Below are some records; give them all again exactly, but not the pictures.

Records from a dataset
※ ※ ※

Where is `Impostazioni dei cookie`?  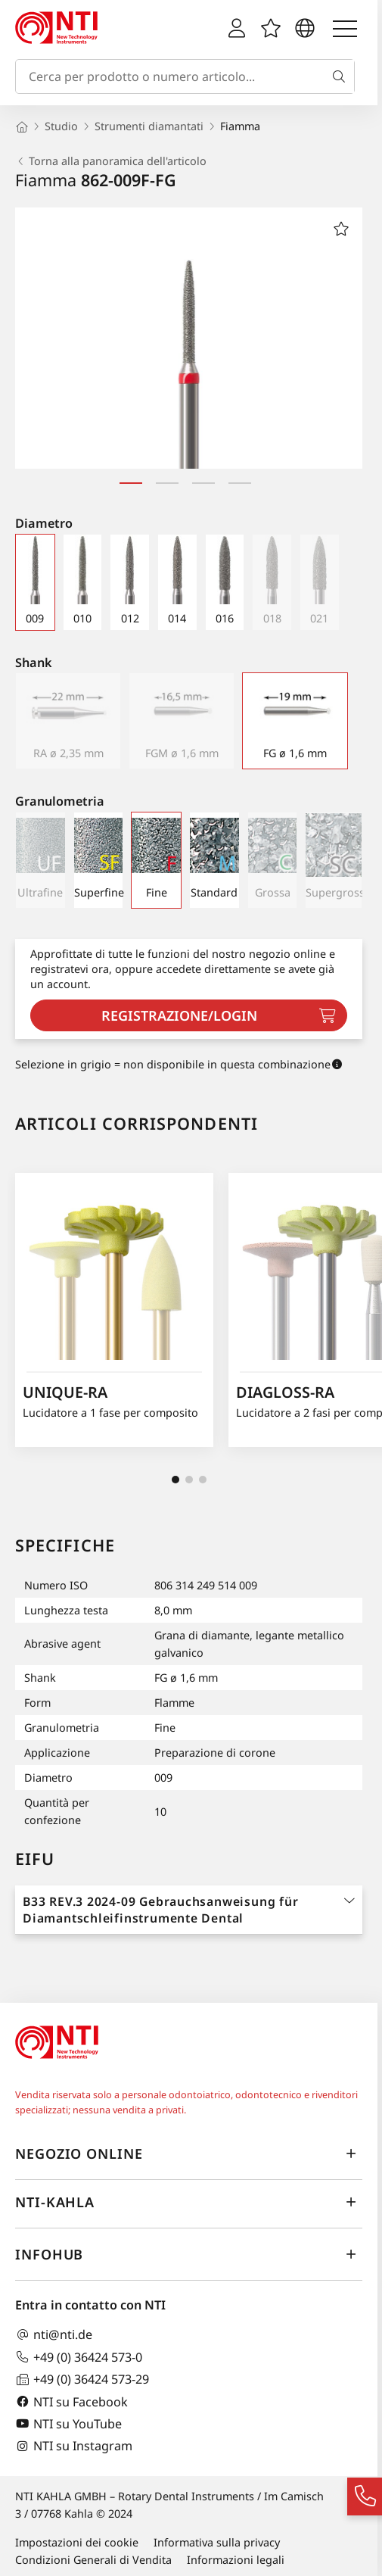
Impostazioni dei cookie is located at coordinates (76, 2542).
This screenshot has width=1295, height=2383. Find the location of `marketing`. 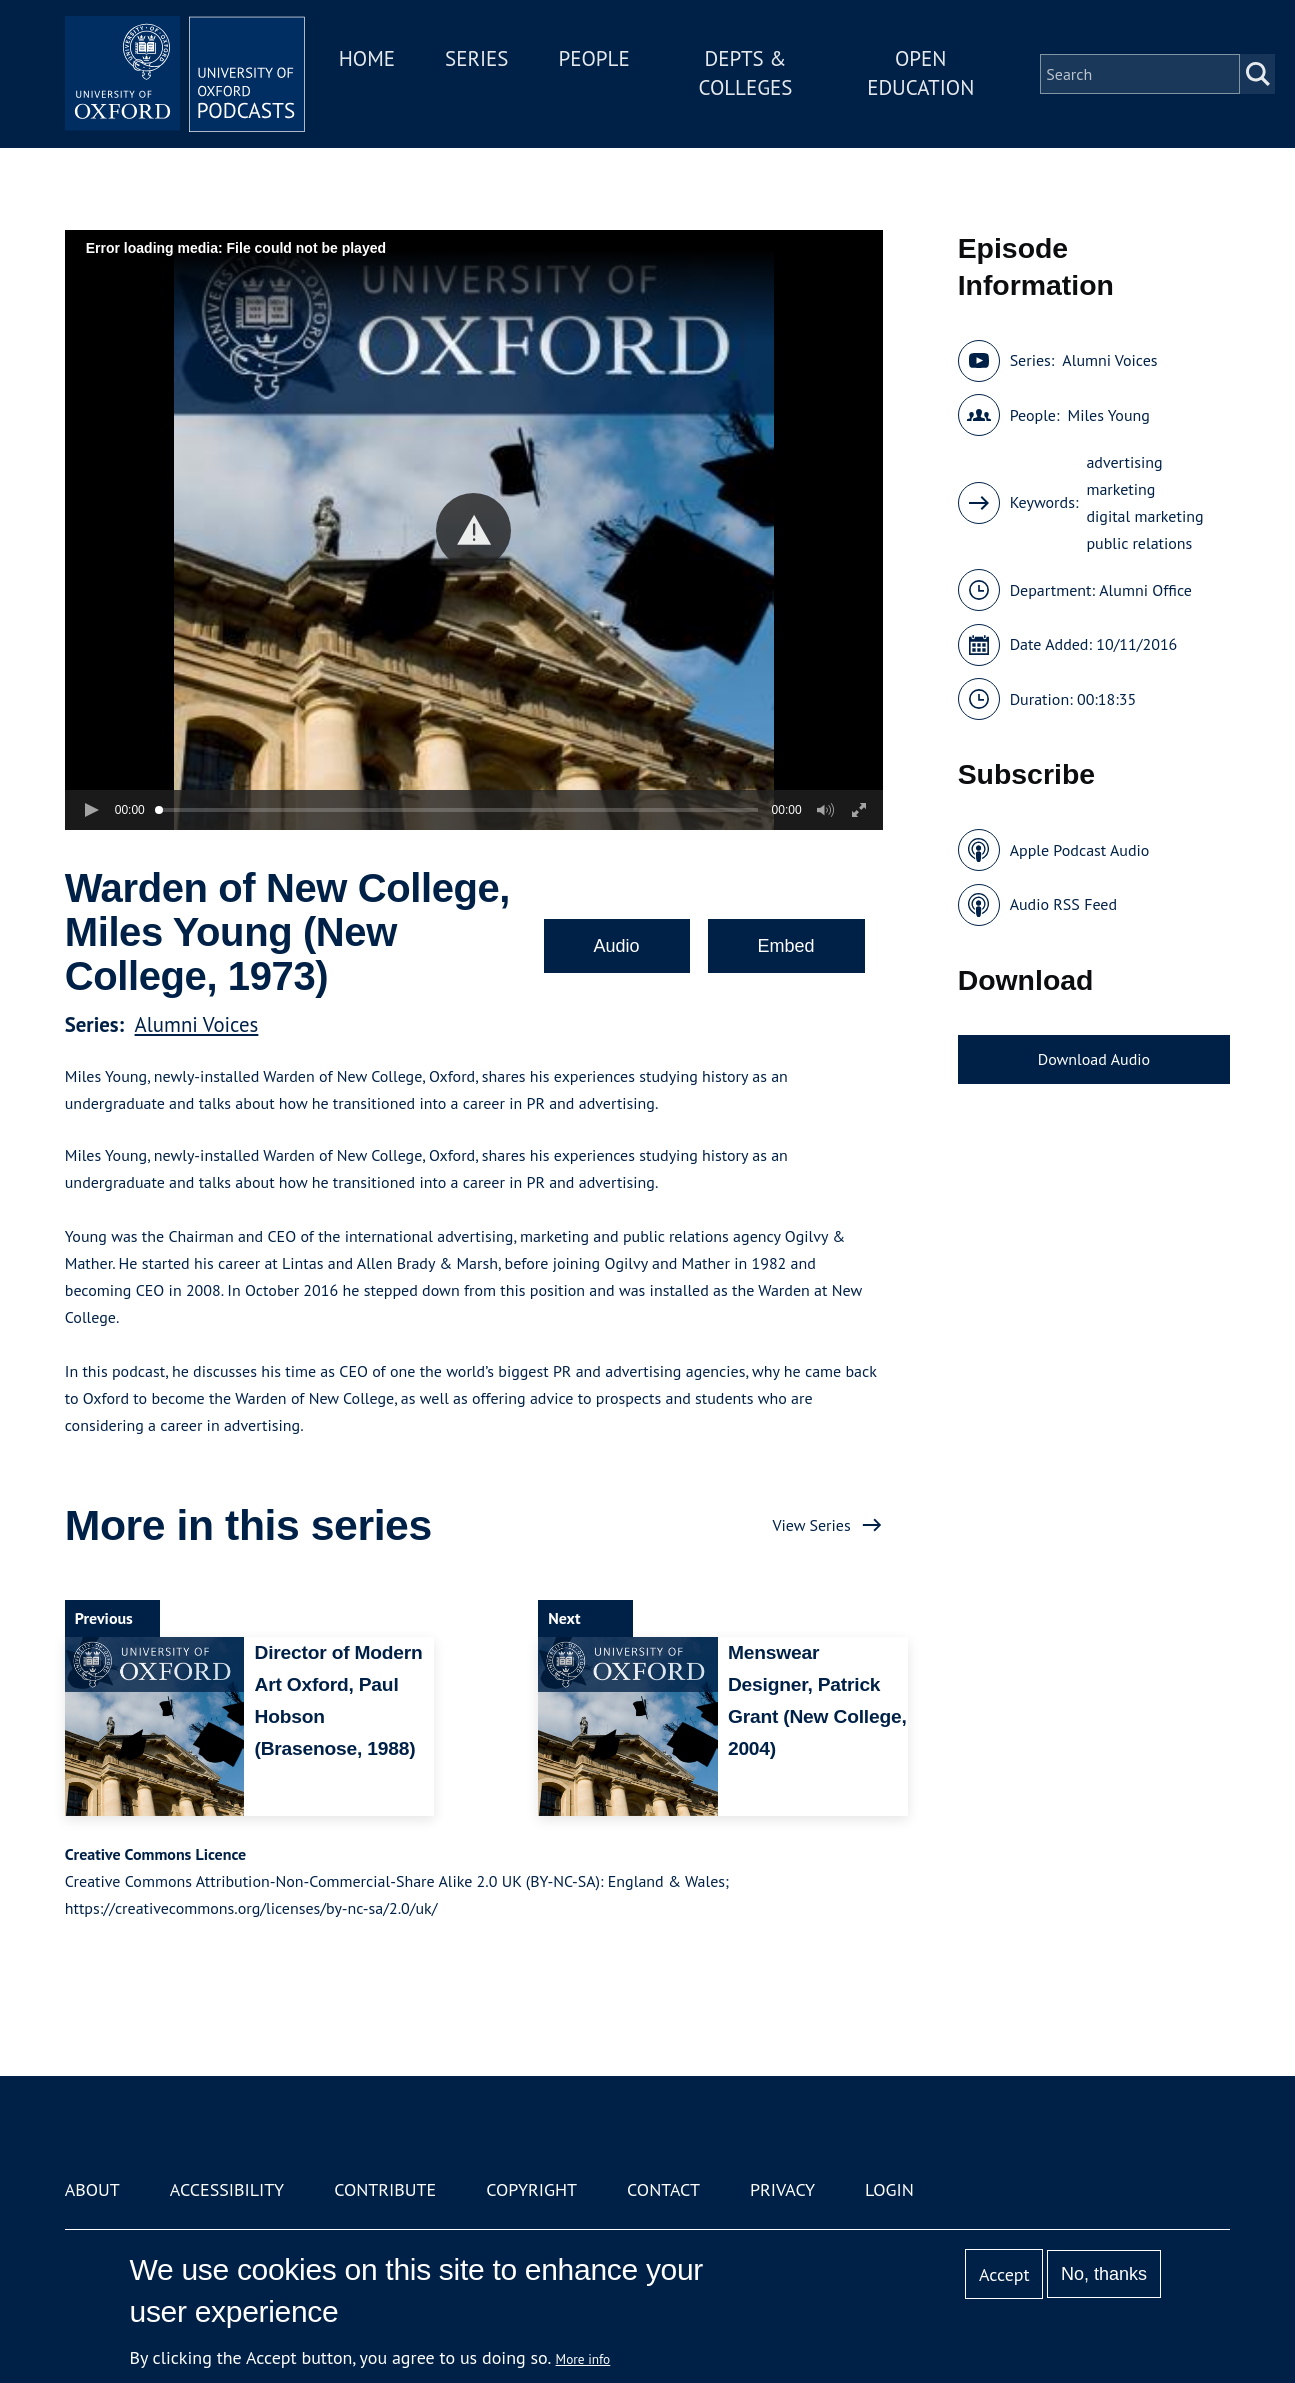

marketing is located at coordinates (1120, 489).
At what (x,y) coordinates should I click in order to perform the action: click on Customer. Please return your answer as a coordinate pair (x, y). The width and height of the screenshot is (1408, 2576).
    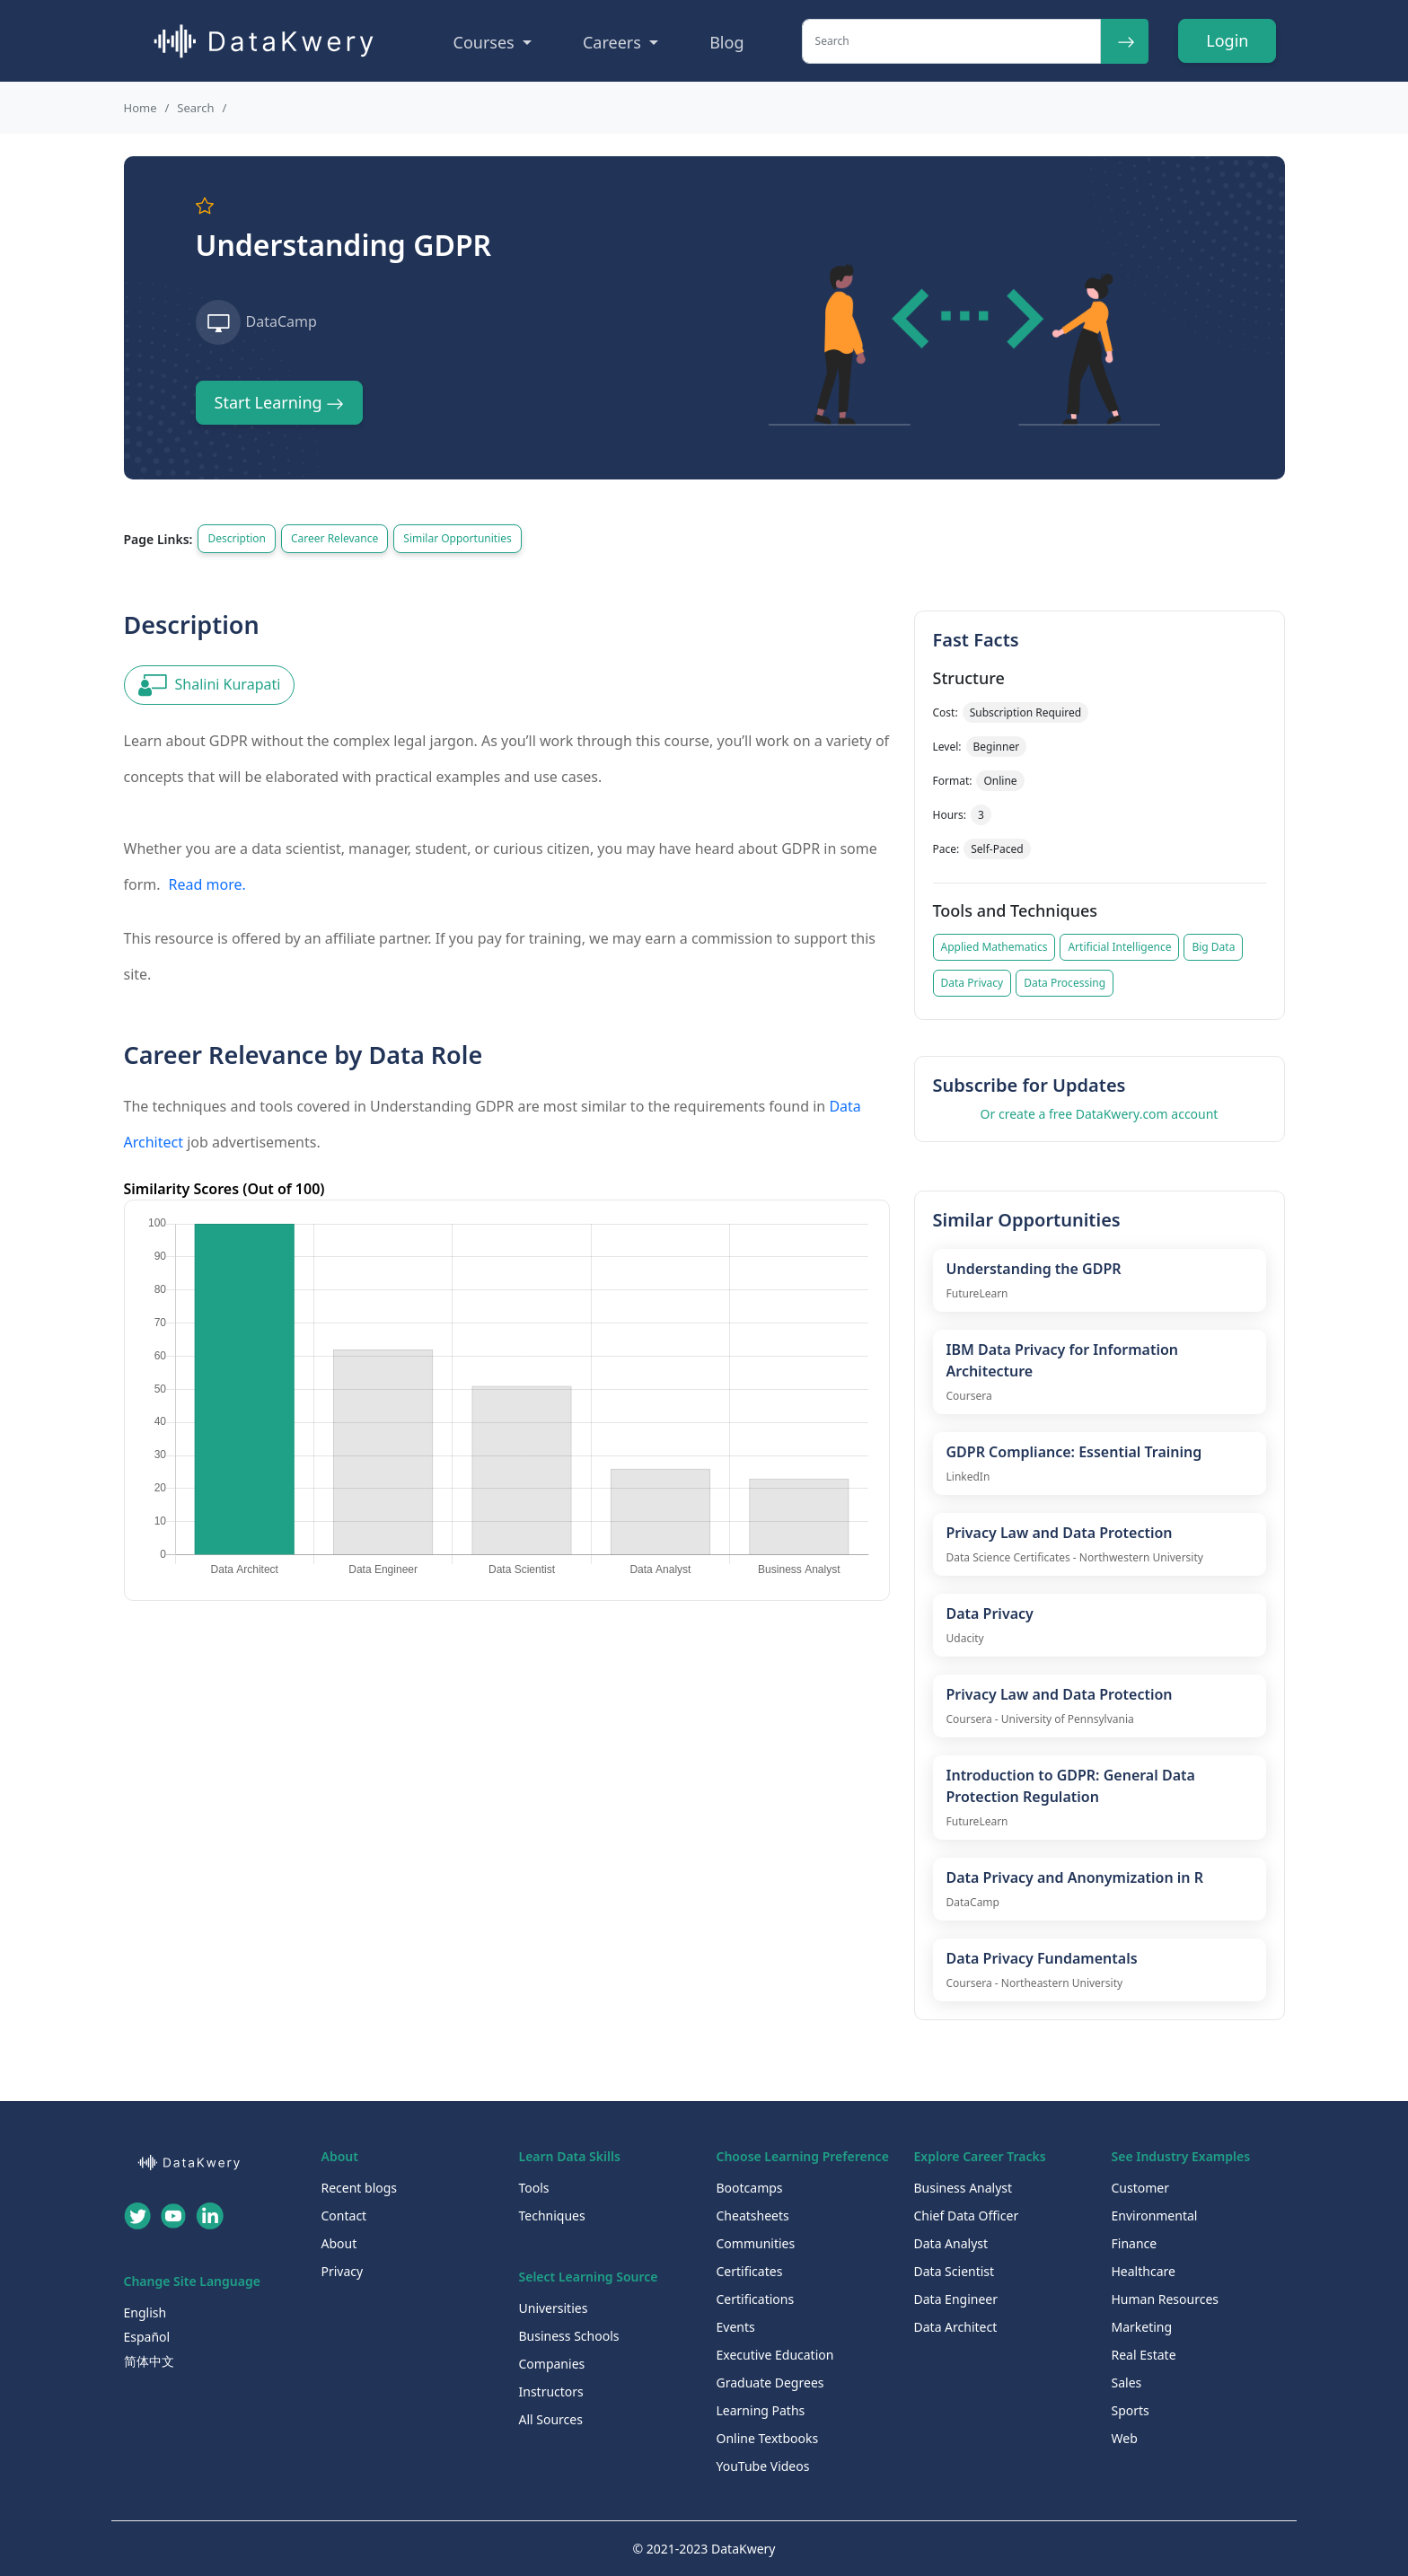
    Looking at the image, I should click on (1141, 2187).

※ ※ ※

> **Response box**
Where is `Impostazioni dei cookie`?  
Impostazioni dei cookie is located at coordinates (76, 2542).
This screenshot has width=1295, height=2383. Find the location of `marketing`. 

marketing is located at coordinates (1120, 489).
At what (x,y) coordinates should I click in order to perform the action: click on Customer. Please return your answer as a coordinate pair (x, y). The width and height of the screenshot is (1408, 2576).
    Looking at the image, I should click on (1141, 2187).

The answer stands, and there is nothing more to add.